A loja dos bibelôs encantados - Recordando papai

/ Sheila Sacks /

https://www.revistariototal.com.br/pais/sheilasacks.htm

Sentada no banquinho de madeira nos fundos da loja, eu olhava fascinada papai desenhar as letras e os números nas páginas do livro-caixa encadernado com uma brochura azul marinho. As palavras eram escritas metricamente em cima das linhas, com arabescos que as tornavam mágicas. Os valores numéricos também pareciam desenhos ornamentais que mexiam com minha imaginação.     

O pequeno escritório, protegido por um balcão arredondado onde ficava a imponente máquina registradora de metal, abrigava uma escrivaninha com tampo de vidro, um armário, a pequena geladeira e duas cadeiras, uma delas maior, de madeira clara envernizada, com apoio para os braços.
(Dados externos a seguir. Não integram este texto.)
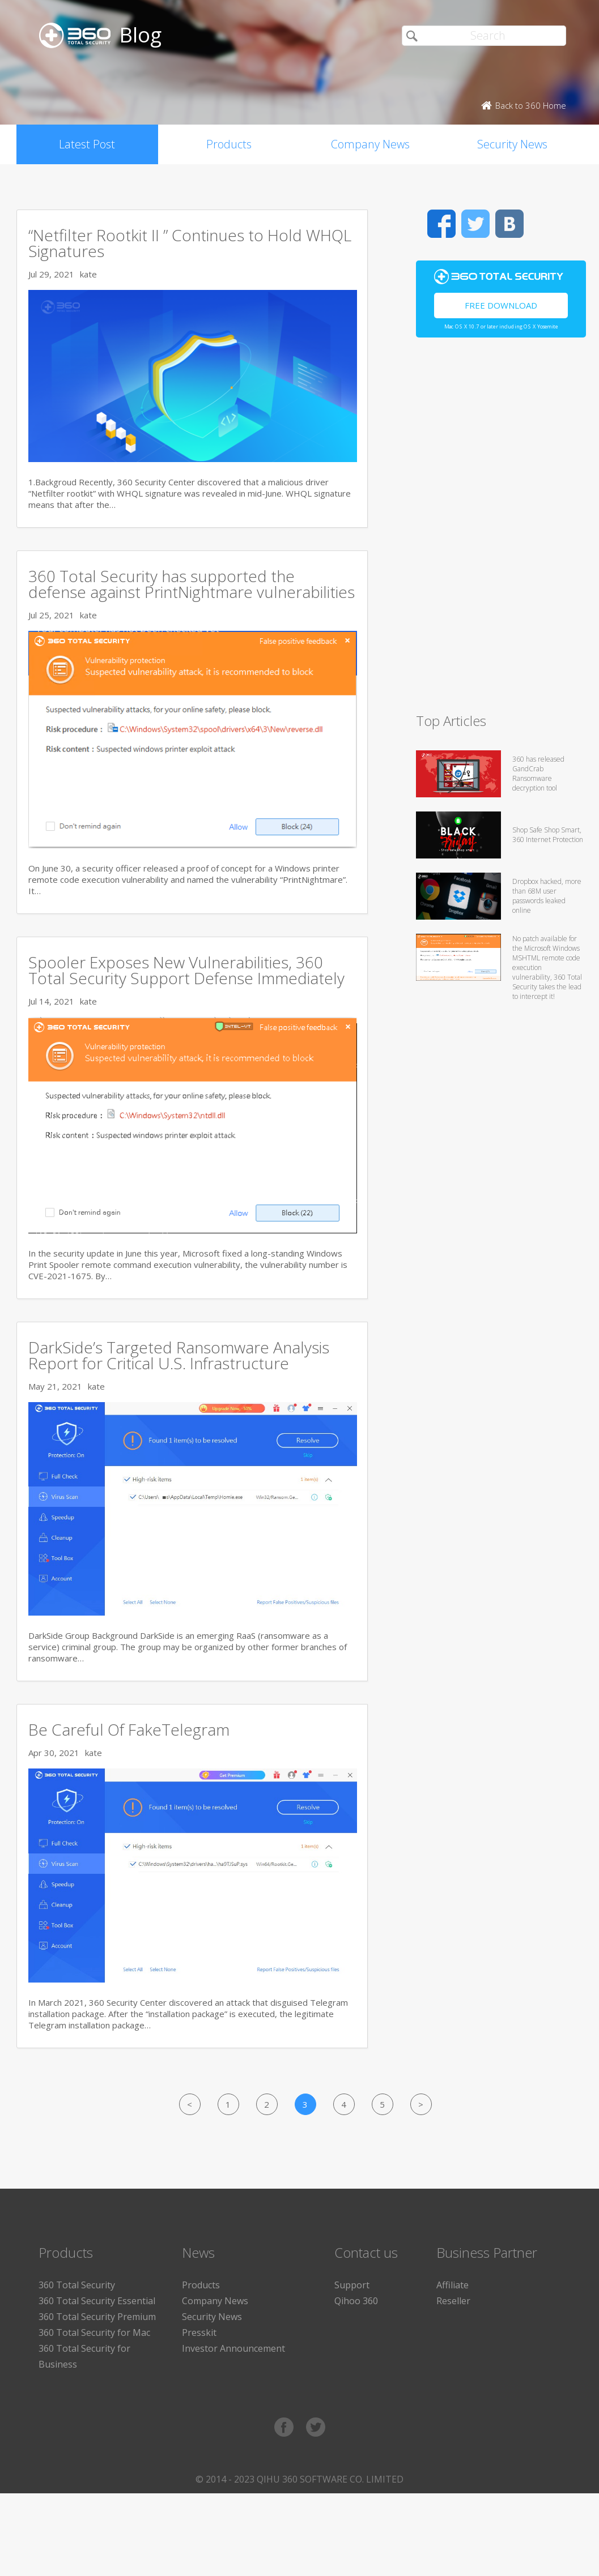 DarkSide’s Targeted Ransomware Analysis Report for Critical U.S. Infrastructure (178, 1355)
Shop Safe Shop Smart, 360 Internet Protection (547, 834)
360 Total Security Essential (97, 2301)
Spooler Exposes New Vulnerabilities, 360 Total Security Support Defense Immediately (186, 970)
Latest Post (87, 144)
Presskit (199, 2332)
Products (229, 144)
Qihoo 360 (356, 2301)
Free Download (501, 305)
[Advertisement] (501, 530)
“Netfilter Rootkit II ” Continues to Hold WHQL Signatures (189, 243)
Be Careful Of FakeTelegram (129, 1729)
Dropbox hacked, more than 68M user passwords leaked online (546, 896)
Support (351, 2285)
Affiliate (452, 2285)
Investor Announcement (233, 2348)
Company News (370, 144)
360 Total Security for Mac (94, 2332)
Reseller (453, 2301)
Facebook (441, 224)
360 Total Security (77, 2285)
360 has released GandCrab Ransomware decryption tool (538, 773)
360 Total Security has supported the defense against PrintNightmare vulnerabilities (191, 584)
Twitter (475, 224)
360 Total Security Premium (97, 2316)
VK (509, 224)
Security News (512, 144) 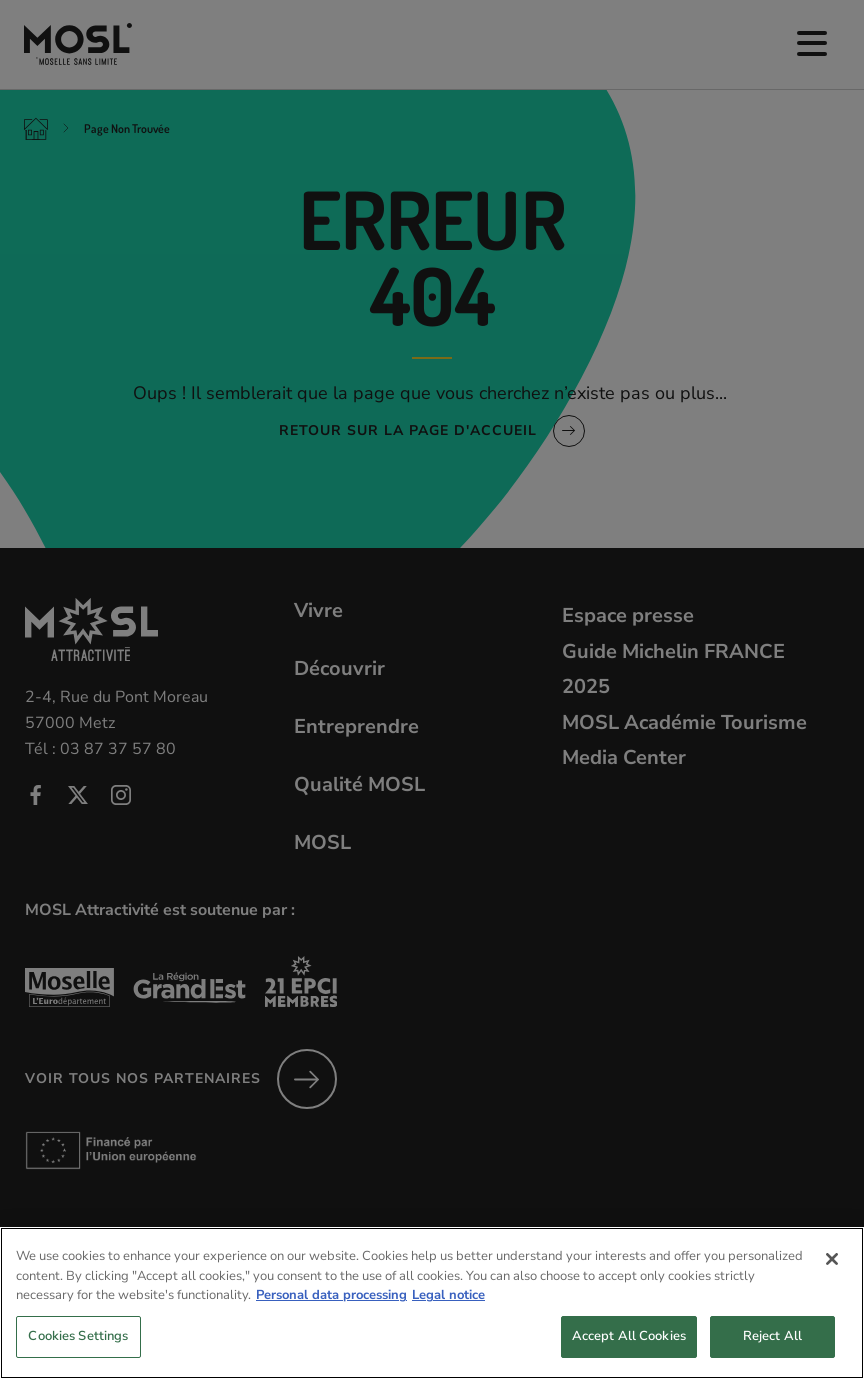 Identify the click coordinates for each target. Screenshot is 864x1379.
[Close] (832, 1279)
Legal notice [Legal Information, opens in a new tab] (448, 1315)
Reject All (772, 1355)
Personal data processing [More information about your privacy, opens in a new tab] (331, 1315)
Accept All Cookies (629, 1355)
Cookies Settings (78, 1355) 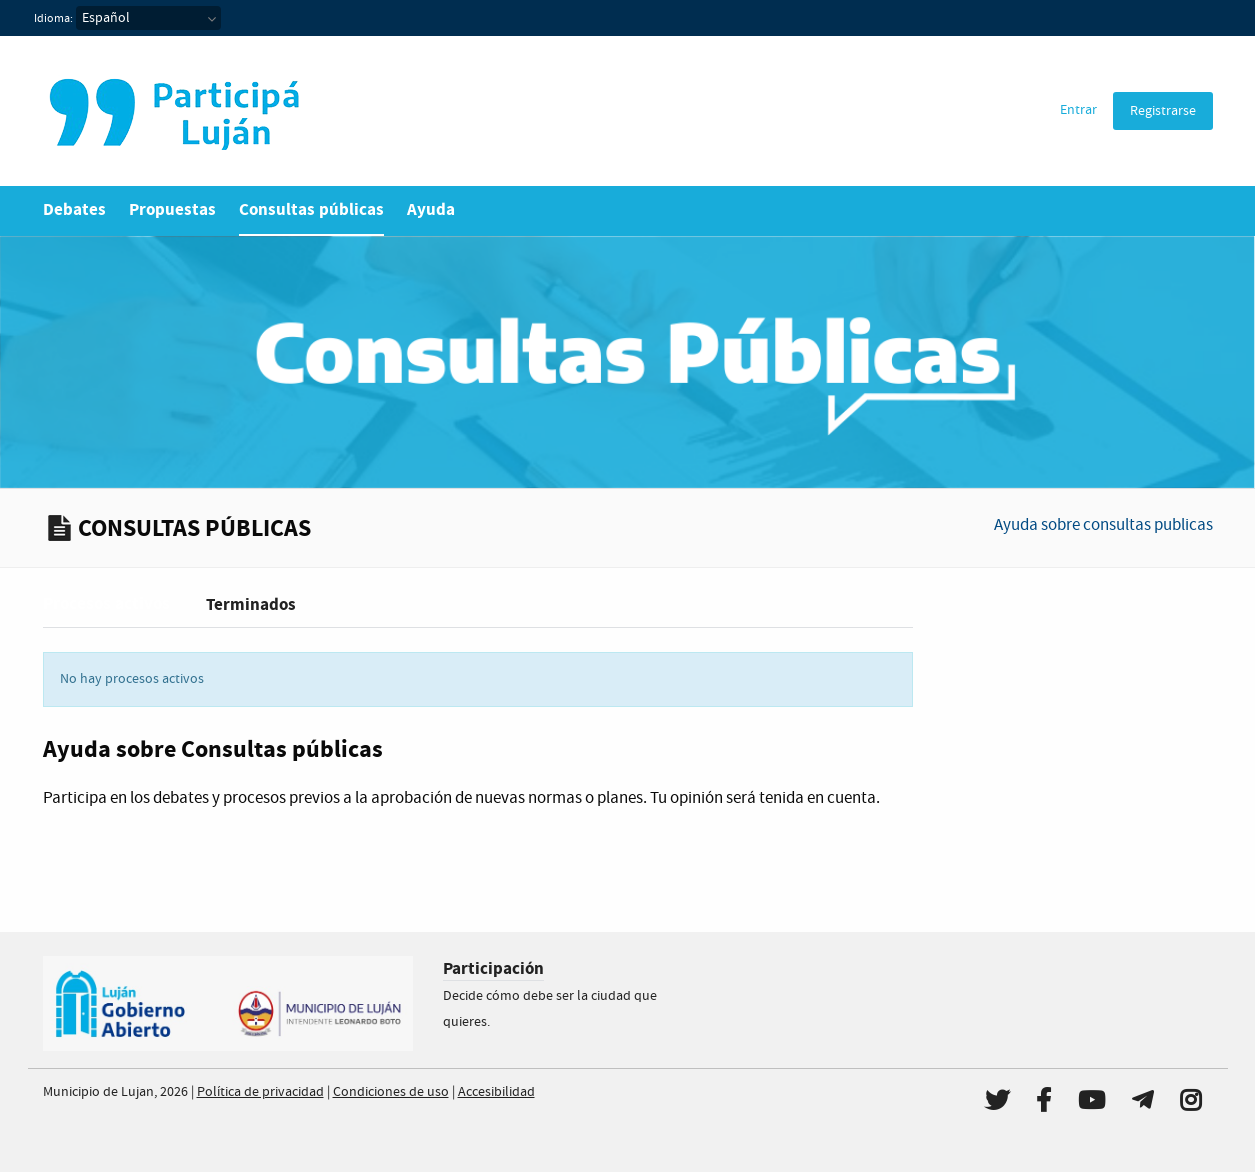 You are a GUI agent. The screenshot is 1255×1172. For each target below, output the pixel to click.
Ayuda (431, 209)
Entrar (1078, 110)
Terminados (251, 604)
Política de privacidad (260, 1092)
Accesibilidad (496, 1092)
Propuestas (172, 209)
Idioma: (53, 19)
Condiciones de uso (391, 1092)
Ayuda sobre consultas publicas (1103, 525)
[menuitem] (1078, 111)
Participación (493, 968)
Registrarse (1163, 111)
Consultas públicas (311, 209)
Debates (74, 209) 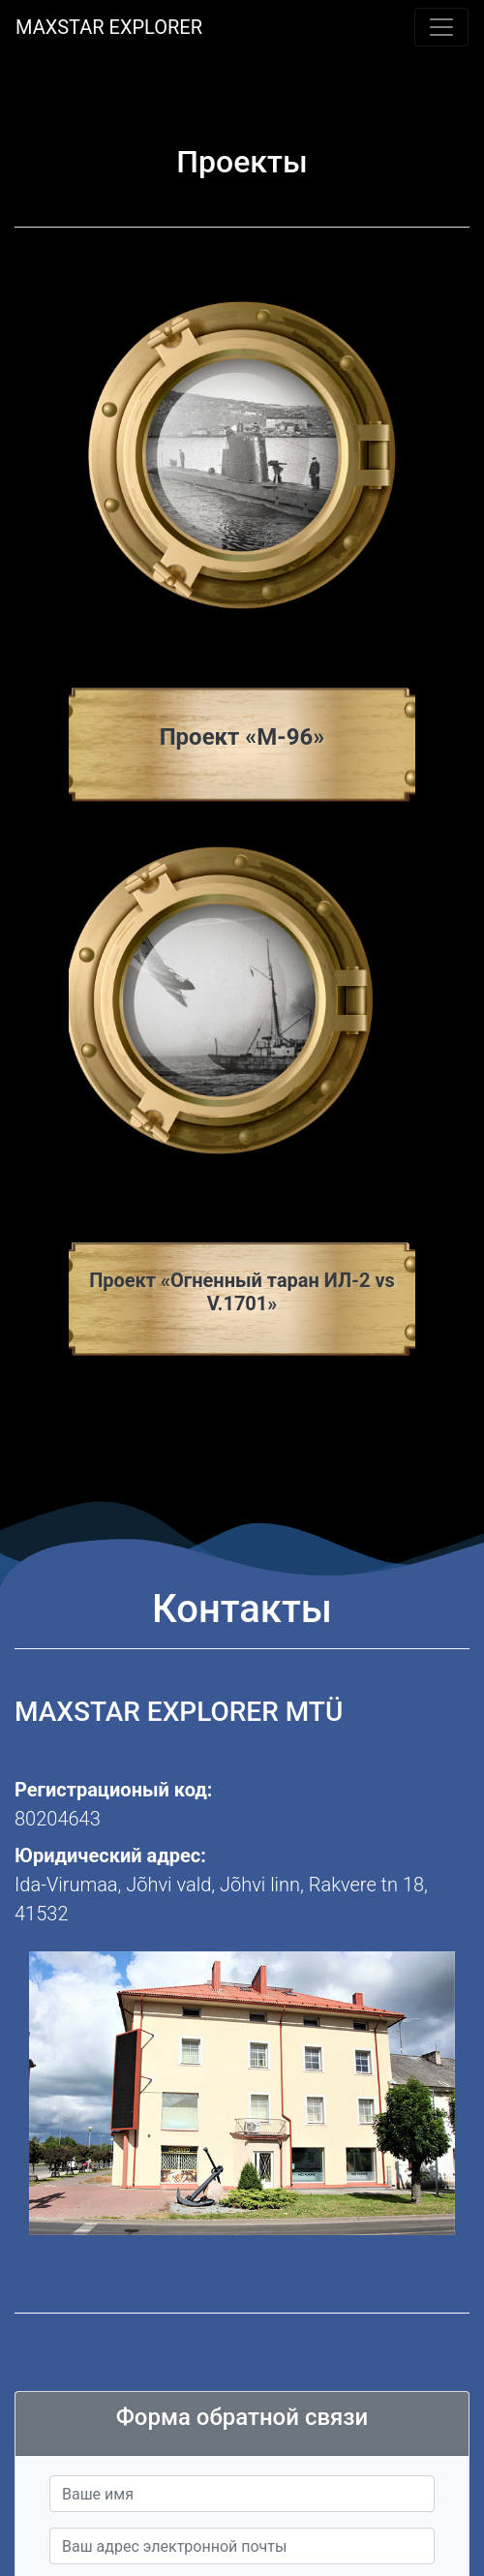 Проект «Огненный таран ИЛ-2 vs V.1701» (242, 1292)
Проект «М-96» (242, 737)
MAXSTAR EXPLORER (108, 27)
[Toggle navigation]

Sobre a mesa ficavam o bloco de notas e o telefone preto que a primeira chamada papai já atendia de forma elegante com a voz singular que todos elogiavam.  – Casa Carlos, boa tarde!

A mesa também comportava um pote bojudo de couro no qual estavam três lápis pretos de meticulosas pontas finas e duas borrachas parecendo goma de mascar, em suas cores laranja e azul, e mais o xodó de papai, o estojo de camurça marrom forrado em seu interior de seda bege, onde era guardada a caneta-tinteiro Parker usada para assinar documentos e recibos.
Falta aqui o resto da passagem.